Cammina tanto spedito che rischia di sbattere il muso nella porta, trasale, se ne rende conto, afferra la maniglia e spingendo affannato, ansimante e sudato dice...

Cumbà:
Buongiorno don Mimì!

Don Mimì:
Felice domenica a voi Dottò, oggi abbiamo fatto tardi eh? Io mi sono anche preoccupato, intorno alle undici ho guardato l'orologio ed ho pensato: oggie o dottor ancor n'è passat, speramm cà nun s'è scurdat, chill si s'arretire a cas senz e sfugliatell la dolce consorte o scorteche vive, e leva a pelle e ne fa tanta strisciulell! Allora per salvarvi la vita mi sono anticipato e primme re fernì, n'aggie mise ra parte na decina, ho fatto bene dottò?

Cumbà:
Siete un uomo saggio e generoso don Mimì, oltre che uomo di sani principi, anche un amico fedele e previdente, avete fatto più che bene a prepararle, da oggi vi autorizzo a farlo sempre e se vedete che tardo troppo fatemi pure una telefonata, oggi ho rischiato esageratamente, ho scansato una tragedia familiare grazie al provvidenziale incontro con un amico che non vedevo da tanto tempo, quindi ritenetevi pure autorizzato a compiere l'azione prefissata e non ponete limiti alla confidenza, anzi, vi lascio il numero del mio cellulare di modo che l'arpia di questo nostro accordo non ne venga mai conoscenza. Voi lo sapete don Mimì, non è per giustificare che ve lo dico, la mia memoria ha sempre fatto acqua, ora con la vecchiaia che avanza è svanito anche quel poco che funzionava. Allora ditemi mio caro: quanto vi devo? Per l'amicizia e la grande cortesia non posso remunerare, ma per le vostre favolose sfogliatelle si, quel che mi chiedete è prezzo giustificato e quel vi do è compenso più che meritato, per il lavoro e per la cortesia che ogni domenica vengo a prendere in questa pasticceria!


Don Mimì:
Dottò, vuie site n'artista della parola, ite ritt tanti cose ma ie nunn'aggie capit niente, saccie sulamente ca m'ite fatte venì o' vulie e ve ringrazià! Pigliateve stu fangott e iatuvenne, goditavell, ie m'accuntente e sapè ca doppe mangiate ve facite nu limoncello alla mia salute. La profumata con tutto il suo personale vi augura una dolcissima giornata.

Cumbà:
don Mimì come fatto, ritenetevi appagato nel desiderio, a fine pranzo con mia moglie innalzeremo i calici alla vostra salute.

Eh si, davvero un gran signore don mimì, pensò allontanandosi il dottore e con aria serena e soddisfatta si avviò a passo allegro verso casa.

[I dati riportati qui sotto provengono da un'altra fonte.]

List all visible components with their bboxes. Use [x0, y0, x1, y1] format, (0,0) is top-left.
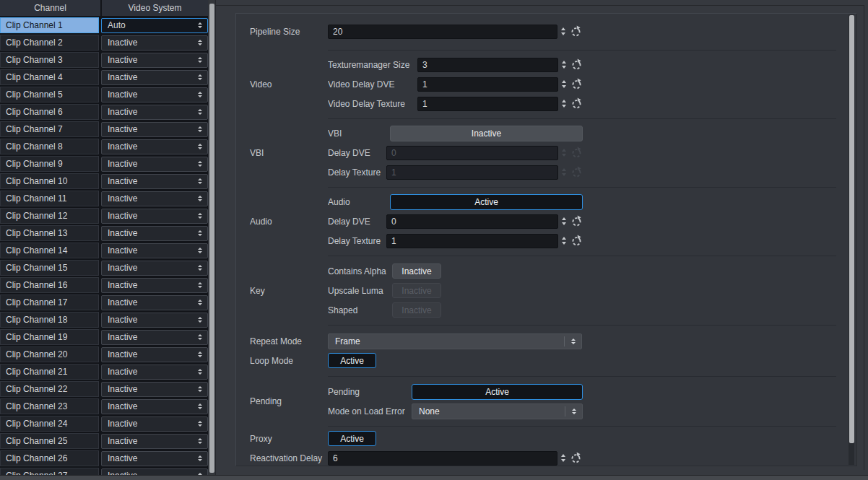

Certo la sua testa mentre il corpo faticava non poteva certo farsi una grattata, cosi ad ogni falcata delle gambe seguiva una considerazione della mente.
Quel cartoccio tremola e barcolla tra le mani e pare rispondere ai pensieri silenziosi e sconfortanti di Cumbà. L’involucro si contorce e si sgualcisce così come l’animo di quest’uomo… Mio Dio cosa siamo! Mio Dio che disgusto! Troppo sporco tra le vie e dentro gli uomini… Mio Dio Perdonaci!